A Cornerstone of Compliance
From September 27 to October 4, 2010, Greenwich Associates interviewed 114 institutions in Europe and the United States about their use of TCA. All of these institutions are large and active stock traders ¿ the majority have at least $3 billion in assets under management and generate at least $5 million in annual brokerage commissions on equity trades. Three-quarters of these institutions use TCA as part of their investment processes.

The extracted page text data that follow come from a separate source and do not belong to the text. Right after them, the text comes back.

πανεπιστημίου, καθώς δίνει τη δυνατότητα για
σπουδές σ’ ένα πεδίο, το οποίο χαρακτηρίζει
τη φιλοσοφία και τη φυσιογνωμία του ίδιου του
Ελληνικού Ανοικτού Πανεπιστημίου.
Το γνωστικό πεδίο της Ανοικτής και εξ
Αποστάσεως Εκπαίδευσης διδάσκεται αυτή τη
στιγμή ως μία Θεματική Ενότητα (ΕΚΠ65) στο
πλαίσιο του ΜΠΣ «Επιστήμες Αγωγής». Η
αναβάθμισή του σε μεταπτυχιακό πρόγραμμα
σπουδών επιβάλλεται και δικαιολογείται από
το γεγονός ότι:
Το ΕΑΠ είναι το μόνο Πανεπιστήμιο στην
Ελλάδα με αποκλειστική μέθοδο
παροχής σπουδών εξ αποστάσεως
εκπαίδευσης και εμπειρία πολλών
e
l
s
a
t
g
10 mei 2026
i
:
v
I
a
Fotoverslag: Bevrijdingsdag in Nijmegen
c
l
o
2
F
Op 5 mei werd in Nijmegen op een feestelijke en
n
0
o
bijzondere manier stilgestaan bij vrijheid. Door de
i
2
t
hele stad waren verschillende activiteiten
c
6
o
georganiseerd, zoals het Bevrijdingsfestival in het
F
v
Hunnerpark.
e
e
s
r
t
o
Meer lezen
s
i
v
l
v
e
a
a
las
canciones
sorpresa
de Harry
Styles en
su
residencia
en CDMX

Almost all the institutions that employ TCA use these systems as part of their compliance functions. "Institutions' satisfaction with TCA as a compliance tool seems to drive the relatively high marks they give to their TCA vendors for quality in several key areas, including flexibility/customization, ease of extracting data and confidence in results," explains Greenwich Associates Director of Institutional Marketing Jennifer Litwin.

TCA as a Management Tool
Many institutions also use TCA as a management tool. Among the 286 institutions participating in Greenwich Associates' 2010 U.S. Equity Investors Study earlier this year, 45% employ TCA to identify outlier trades, 39% use TCA to measure active trading results against a benchmark and 36% use TCA as part to assess the performance of traders on the internal desk.

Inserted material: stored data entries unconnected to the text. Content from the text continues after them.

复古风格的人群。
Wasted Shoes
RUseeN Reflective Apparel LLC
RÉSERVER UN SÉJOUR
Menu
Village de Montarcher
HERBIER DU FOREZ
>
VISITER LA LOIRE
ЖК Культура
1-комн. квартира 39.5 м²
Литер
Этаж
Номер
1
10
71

"I think TCA has become a must-have for the trading desk, and it has started to be a new way of looking at the value-added by the dealing desk among the directors of the company," says a study participant representing a large Spanish investment management company.

TCA Shortcomings
However, institutions are not impressed with the "actionability" of their TCA vendors' analysis. Approximately 30% of institutions describe the analysis they receive from their TCA systems as actionable; 20% say it is not actionable. Almost 55% are on the fence. "Institutions also raise serious questions about the costs of TCA systems and about the quality and reliability of the data going into and coming out of TCA systems," notes Greenwich Associates Equity Products Manager Kevin Kozlowski.
Among the additional factors cited by institutions as challenges they face in their current use of TCA are the following:

  • Only one-in-five institutions say the accuracy, richness and depth of their core trading data is consistently adequate.
  • 45% of institutions say assigning the correct benchmark for each trade is either problematic or extremely problematic in their TCA process.
  • Almost 40% of institutions cite a lack of credibility of current TCA results in the support of best execution requirements as an ongoing challenge.

Only one quarter of institutions that use TCA have tied trader compensation to TCA results. "In our TCA research, traders and their managers have both warned that, because they feel TCA systems fail to take into account all the variables that affect trade outcomes, buy-side traders would game TCA systems if their compensation was tied to those results," explains Greenwich Associates consultant John Colon.